3. State criminal abortion laws, like those involved here, that except from criminality only a life-saving procedure on the mother’s behalf without regard to the stage of her pregnancy and other interests involved violate the Due Process Clause of the Fourteenth Amendment, which protects against state action the right to privacy, including a woman’s qualified right to terminate her pregnancy. Though the State cannot override that right, it has legitimate interests in protecting both the pregnant woman’s health and the potentiality of human life, each of which interests grows and reaches a “compelling” point at various stages of the woman’s approach to term. Pp. 147-164.

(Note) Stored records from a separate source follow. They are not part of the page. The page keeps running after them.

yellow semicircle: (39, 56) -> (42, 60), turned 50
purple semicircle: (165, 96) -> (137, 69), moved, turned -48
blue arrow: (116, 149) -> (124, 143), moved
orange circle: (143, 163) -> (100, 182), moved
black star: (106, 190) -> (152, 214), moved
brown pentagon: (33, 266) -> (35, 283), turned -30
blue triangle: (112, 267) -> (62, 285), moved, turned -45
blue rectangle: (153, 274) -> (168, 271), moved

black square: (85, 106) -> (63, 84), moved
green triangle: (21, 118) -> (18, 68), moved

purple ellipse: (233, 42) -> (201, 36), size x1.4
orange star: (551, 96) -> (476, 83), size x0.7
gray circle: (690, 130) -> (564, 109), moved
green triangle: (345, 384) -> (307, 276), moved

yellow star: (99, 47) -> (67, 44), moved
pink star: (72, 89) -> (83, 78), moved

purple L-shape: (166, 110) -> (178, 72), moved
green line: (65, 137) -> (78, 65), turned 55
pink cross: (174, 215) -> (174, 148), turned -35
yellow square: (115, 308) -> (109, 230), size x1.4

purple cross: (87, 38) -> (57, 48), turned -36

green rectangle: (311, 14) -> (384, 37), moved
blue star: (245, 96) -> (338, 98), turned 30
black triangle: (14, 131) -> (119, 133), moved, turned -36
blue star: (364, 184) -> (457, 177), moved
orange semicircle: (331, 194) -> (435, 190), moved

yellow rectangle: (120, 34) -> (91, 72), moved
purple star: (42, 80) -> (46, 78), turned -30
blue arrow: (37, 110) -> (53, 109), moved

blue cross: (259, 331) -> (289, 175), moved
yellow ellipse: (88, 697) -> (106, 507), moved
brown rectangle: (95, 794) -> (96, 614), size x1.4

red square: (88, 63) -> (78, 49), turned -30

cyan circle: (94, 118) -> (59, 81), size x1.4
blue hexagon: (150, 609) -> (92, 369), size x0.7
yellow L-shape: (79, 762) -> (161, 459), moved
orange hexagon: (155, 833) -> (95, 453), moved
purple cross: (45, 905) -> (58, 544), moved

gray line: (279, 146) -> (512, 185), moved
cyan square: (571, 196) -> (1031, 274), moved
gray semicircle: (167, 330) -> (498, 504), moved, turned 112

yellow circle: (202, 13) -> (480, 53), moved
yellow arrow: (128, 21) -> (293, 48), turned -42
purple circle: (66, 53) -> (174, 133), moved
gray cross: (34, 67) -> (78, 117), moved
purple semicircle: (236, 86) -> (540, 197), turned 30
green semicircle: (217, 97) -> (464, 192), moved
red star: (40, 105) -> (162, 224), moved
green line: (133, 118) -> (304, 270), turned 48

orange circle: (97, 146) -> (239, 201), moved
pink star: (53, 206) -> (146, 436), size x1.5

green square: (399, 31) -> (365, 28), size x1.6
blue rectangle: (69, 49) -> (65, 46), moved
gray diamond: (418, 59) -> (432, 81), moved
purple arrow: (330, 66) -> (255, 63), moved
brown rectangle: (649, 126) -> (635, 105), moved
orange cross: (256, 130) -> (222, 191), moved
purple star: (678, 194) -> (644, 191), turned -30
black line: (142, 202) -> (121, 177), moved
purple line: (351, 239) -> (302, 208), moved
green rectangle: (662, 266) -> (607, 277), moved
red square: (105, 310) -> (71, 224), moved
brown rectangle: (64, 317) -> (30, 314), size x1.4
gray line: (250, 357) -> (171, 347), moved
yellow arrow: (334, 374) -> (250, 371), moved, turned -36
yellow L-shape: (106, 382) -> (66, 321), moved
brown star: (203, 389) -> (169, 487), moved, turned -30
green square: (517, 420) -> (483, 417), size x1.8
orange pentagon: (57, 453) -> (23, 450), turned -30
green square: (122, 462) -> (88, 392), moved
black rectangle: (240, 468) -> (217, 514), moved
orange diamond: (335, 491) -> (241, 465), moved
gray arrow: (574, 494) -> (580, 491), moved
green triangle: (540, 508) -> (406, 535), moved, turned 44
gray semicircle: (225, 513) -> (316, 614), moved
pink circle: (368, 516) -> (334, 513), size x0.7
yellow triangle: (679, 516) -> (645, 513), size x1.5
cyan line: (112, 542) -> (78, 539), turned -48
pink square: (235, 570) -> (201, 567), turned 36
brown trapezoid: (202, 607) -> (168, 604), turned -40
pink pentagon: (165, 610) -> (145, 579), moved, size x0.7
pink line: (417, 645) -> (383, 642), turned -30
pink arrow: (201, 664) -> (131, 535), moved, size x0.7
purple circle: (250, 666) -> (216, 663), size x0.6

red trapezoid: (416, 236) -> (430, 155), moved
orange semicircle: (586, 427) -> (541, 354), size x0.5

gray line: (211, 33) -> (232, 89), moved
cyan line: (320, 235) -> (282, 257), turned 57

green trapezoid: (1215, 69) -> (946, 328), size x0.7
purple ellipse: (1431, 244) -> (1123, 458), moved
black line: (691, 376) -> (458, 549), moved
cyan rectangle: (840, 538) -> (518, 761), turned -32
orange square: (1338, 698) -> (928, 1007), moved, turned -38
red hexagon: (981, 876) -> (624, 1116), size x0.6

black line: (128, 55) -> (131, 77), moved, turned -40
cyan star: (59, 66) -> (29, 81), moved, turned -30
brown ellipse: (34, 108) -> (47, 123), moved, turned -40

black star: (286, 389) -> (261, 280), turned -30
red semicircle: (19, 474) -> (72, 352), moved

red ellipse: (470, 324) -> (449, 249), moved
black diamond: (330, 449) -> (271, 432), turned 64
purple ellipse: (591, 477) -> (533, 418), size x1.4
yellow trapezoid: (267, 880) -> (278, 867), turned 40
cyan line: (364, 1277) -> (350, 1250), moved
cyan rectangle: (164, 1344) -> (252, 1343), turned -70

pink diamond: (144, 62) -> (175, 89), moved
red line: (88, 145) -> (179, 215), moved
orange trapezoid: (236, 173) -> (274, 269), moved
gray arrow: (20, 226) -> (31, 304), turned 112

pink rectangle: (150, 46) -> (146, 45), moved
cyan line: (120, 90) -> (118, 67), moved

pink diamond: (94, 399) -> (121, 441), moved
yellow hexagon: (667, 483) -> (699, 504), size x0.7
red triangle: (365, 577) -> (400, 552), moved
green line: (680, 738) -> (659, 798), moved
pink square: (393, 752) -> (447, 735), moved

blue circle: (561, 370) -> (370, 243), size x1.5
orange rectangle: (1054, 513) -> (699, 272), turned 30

(a) For the stage prior to approximately the end of the first trimester, the abortion decision and its effectuation must be left to the medical judgment of the pregnant woman’s attending physician. Pp. 163, 164.
(b) For the stage subsequent to approximately the end of the first trimester, the State, in promoting its interest in the health of the mother, may, if it chooses, regulate the abortion procedure in ways that are reasonably related to maternal health. Pp. 163, 164.
(c) For the stage subsequent to viability the State, in promoting its interest in the potentiality of human life, may, if it chooses, regulate, and even proscribe, abortion except where necessary, in appropriate medical judgment, for the preservation of the life or health of the mother. Pp. 163-164; 164-165.